Clinical Trial Phases
Clinical trials test whether potential new treatments are safe and effective for patients through carefully-designed research studies.
In order for a new treatment to reach patients, it must successfully pass several clinical trial phases, which involve increasing numbers of participants for each stage. New treatments can’t be approved by the Food and Drug Administration (FDA) without volunteers taking part.
Pre-clinical testing: Before trials start
Before researchers begin testing a potential new treatment in people, extensive research is conducted to decide whether the drug is a good candidate for clinical trials.
Testing includes in vitro (in a test tube or cell culture), in vivo (animal), or computer modeling experiments.
Preclinical research may take anywhere from
one to six years.
What are the phases of clinical trials?
Phase 0 trials
Phase 0 trials are a non-required exploratory phase in which researchers test less than 1% of the dose of the investigational treatment in a very small group of volunteers to understand whether it may work in the body as expected.
Phase 1 trials
Phase 1 trials measure the safety – not effectiveness – of a potential treatment.
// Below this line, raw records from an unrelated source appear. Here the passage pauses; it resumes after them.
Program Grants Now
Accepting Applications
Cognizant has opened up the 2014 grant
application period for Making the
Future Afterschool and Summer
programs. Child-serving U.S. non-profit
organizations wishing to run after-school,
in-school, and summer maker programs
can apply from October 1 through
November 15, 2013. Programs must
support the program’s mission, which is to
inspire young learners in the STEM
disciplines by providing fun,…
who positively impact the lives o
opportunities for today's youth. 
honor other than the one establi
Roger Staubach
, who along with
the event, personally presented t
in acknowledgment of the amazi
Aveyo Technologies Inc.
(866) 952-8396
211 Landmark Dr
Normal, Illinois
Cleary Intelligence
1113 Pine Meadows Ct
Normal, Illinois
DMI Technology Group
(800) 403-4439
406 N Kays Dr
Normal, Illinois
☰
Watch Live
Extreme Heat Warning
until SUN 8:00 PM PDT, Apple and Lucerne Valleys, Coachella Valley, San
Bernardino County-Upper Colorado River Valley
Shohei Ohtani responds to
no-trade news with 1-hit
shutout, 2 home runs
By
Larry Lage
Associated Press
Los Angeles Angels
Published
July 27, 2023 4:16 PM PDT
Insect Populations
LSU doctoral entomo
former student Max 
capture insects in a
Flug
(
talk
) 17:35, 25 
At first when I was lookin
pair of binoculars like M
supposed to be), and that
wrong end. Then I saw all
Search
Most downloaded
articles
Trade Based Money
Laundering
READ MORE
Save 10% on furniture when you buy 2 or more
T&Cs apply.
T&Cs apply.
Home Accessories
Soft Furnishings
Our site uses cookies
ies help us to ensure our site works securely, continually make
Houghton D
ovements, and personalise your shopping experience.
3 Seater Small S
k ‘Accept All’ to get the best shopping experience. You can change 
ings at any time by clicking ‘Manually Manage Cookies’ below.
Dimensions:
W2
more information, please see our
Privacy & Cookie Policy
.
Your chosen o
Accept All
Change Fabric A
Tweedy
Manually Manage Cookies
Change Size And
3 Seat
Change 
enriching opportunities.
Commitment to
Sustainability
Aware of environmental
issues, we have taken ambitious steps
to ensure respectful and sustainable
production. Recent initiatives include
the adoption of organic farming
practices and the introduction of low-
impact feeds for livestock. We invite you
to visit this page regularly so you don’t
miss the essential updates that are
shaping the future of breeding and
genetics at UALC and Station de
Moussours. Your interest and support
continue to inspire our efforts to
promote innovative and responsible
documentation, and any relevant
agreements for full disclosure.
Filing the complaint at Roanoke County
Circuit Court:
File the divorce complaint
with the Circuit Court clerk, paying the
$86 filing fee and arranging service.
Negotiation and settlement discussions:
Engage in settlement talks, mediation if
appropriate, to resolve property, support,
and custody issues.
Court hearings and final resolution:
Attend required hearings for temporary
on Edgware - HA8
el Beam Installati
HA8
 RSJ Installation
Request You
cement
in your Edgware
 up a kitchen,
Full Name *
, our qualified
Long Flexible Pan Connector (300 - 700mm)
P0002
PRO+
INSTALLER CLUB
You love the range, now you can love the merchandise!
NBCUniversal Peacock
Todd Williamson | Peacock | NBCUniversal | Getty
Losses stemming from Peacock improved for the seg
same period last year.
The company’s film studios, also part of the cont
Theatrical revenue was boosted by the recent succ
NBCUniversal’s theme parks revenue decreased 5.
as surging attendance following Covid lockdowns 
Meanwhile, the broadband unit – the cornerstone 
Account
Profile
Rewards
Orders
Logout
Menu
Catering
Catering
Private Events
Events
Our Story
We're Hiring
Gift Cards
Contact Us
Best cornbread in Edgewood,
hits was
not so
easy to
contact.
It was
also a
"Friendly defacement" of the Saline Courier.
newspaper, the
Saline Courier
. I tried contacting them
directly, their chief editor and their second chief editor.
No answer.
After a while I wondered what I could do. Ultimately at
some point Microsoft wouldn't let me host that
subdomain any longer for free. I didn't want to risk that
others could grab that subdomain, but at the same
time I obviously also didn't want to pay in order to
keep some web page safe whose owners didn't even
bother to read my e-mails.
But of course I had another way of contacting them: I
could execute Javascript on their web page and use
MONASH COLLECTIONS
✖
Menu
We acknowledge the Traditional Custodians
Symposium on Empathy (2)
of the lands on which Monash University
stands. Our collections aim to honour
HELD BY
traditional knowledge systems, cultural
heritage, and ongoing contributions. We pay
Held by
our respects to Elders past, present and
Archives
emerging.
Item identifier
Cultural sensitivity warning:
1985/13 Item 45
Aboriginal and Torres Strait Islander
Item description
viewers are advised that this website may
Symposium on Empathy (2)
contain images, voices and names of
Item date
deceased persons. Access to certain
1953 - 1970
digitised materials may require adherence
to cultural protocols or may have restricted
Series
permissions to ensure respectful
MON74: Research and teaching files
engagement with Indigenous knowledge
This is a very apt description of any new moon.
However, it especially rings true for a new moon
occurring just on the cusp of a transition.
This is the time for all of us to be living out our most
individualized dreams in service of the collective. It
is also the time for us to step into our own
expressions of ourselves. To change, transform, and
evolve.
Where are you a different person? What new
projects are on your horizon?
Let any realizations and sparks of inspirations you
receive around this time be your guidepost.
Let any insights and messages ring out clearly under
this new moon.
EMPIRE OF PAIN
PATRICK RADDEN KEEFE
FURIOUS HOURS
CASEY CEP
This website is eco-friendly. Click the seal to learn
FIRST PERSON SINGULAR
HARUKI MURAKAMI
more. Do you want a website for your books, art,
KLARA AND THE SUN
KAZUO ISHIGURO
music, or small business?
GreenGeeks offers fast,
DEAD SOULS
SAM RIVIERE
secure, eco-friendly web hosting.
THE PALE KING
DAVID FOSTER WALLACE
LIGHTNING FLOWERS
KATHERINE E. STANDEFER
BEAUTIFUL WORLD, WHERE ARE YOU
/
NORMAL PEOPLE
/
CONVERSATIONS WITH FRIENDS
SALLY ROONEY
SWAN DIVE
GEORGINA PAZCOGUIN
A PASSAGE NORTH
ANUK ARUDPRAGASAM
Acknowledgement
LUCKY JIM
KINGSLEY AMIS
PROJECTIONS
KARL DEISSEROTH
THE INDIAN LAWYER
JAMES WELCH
Sometimes, only healthy volunteers participate.
Last up to a year
Around 70% of treatments move to the next phase.
Phase 2 trials
Phase 2 trials enroll volunteers living with the condition being studied. They measure a potential treatment for effectiveness.
Several hundred volunteers
Last up to 2 years
Around 33% of treatments move to the next phase from here.
*If researchers want to learn more about an investigational treatment before moving on to Phase 3, they may conduct a Phase 2b trial.
Phase 3 trials
Phase 3 trials—If the drug shows positive results, the sponsor applies to the FDA to have the drug approved. The FDA analyzes data from all previous phases, and if all looks good, the drug is approved to be marketed.
Hundreds of volunteers
Last several years
25 to 30% of treatments that enter this phase are approved.
*After a new treatment has been approved, researchers may also conduct Phase 3b trials to learn more about the drug’s impact on quality of life, for example.
Post-marketing trials take place after a new treatment is approved if the drug developer wants to continue monitoring patients to learn more about the drug’s longer-term effects. These studies may also compare the treatment against other already-approved options.
What about medical device clinical trials?
Medical devices must also be approved for use, but go through a somewhat different process. Devices are tested first for safety and performance in what is called a “pilot” or feasibility study with a small group of patients, typically 10 to 30.
Next, a “pivotal” trial enrolls a larger population of patients, from 150 to 300 participants, to further test safety and effectiveness. Post-approval studies collect long-term information, like post-marketing studies for drug trials do.
How do I find out the phase of a trial I’m interested in?
Whether you’re searching for trials on ClinicalTrials.gov or using a clinical trial search tool like Antidote, the trial phase will be included in the listing, along with information about inclusion and exclusion criteria for the trial.
Which phase should I participate in?
Participating in a clinical trial is always a personal decision. Weigh the benefits against the risks when choosing to participate in any trial. For example, a Phase 1 trial is the most likely to offer financial compensation, but also has the most risk because there will have been little to no human testing done before the trial. Whatever your decision, you’re always free to leave a clinical trial at any time, for any reason, once you join.